Senator Mohammed Aliyu Ndume
A Federal High Court in Abuja Tuesday granted an application by Senator Mohammed Aliyu Ndume, to proceed to Saudi Arabia to perform lesser Hajj.
It granted him an order to exit from Nigeria for the purpose of performing lesser hajj, Umrah, from August 1 to 31.
Ndume is standing trial on a four-count charge of sponsoring the Boko Haram sect and withholding information which could lead to the arrest of members of the sect from security agencies.
Justice Gabriel Kolawole said Ndume had a right to his faith and that the Federal Government had not shown that the Senator would not return to the country to face his trial if allowed to travel on pilgrimage.
He held that the onus was on the state to prove that releasing Ndume’s passport to enable him travel to Saudi Arabia to perform the lesser Hajj, Umrah, would jeopardise the efforts of the security agencies to curb the ravaging activities of the Boko Haram sect which had caused the death of many Nigerians in the last 14 months.
This onus, the judge said, was not discharged by the prosecution.
Justice Kolawole however warned that an accused person who had been charged before a court of law for an indictable offence and had been granted bail by the court could not rely on the provision of the constitution which stated that an accused person should be presumed innocent until his guilt had been proven.

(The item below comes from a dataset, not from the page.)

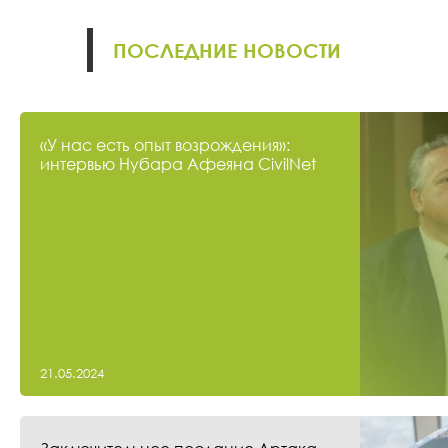
ПОСЛЕДНИЕ НОВОСТИ
«У нас есть опыт возрождения»:
интервью Нубара Афеяна CivilNet
21.05.2024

According to him, Ndume’s rights have been circumscribed by the fact that he had been charged before a court of law and that he needed to place verifiable materials before the court to enable the court to exercise its discretion in his favour.

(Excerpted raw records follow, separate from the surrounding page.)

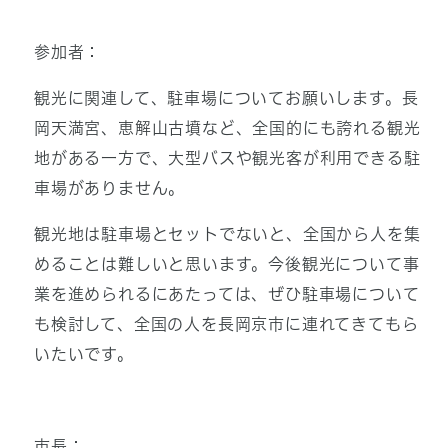
参加者：
観光に関連して、駐車場についてお願いします。長
岡天満宮、恵解山古墳など、全国的にも誇れる観光
地がある一方で、大型バスや観光客が利用できる駐
車場がありません。
観光地は駐車場とセットでないと、全国から人を集
めることは難しいと思います。今後観光について事
業を進められるにあたっては、ぜひ駐車場について
も検討して、全国の人を長岡京市に連れてきてもら
いたいです。
市長：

He said: “An accused standing trial is still presumed innocent until proven guilty but this however does not mean that there was no prima facie evidence linking him to the crimes, presumption of innocence supposes that one who is alleged to have been committed a crime and was arrested should be charged to court and the accused had been so charged.”

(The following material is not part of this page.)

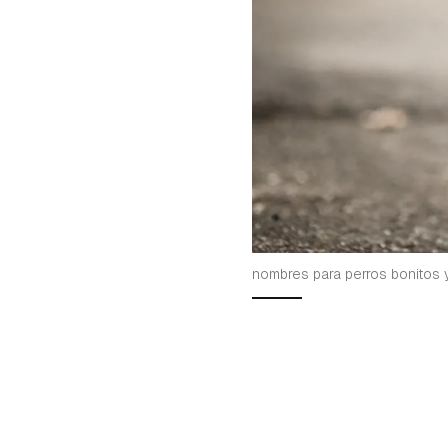
nombres para perros bonitos y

In exercising the court’s discretion in favour of Ndume, Justice Kolawole stated that the accused applicant had requested to attend to his religious obligation as well as attend his routine medical checks and noted that prosecution had not responded on how releasing his passport to travel would prejudice this trial.
The judge said: “He had been admitted to bail and there is prospect or certainty that the accused will attend his trial. His request was for a specified time frame, and a mere assertion by the prosecution that the accused will not return for his trial, cannot be taken like a magic wand, reasonable materials to that effect ought to have been placed before the court.
“Ndume’s application is based primarily on his personal religious faith which the court should treat cautiously. Moreso, only the living can perform umrah, so the submission of the prosecution that Ndume can always perform the religious rites after his trial holds no water, as the prosecution cannot say for certainty that Ndume would be discharged and acquitted at the end of his trial.
“The offence for which he is standing trial carries a jail term of 10 years and there is no law which permits someone serving term to travel for religious rites.”
Justice Kolawole ordered Ndume to file within 24 hours upon his arrival an affidavit deposing to having received any medical attention in the course of his trip for religious rites and to return his travel documents back to the court immediately on arrival.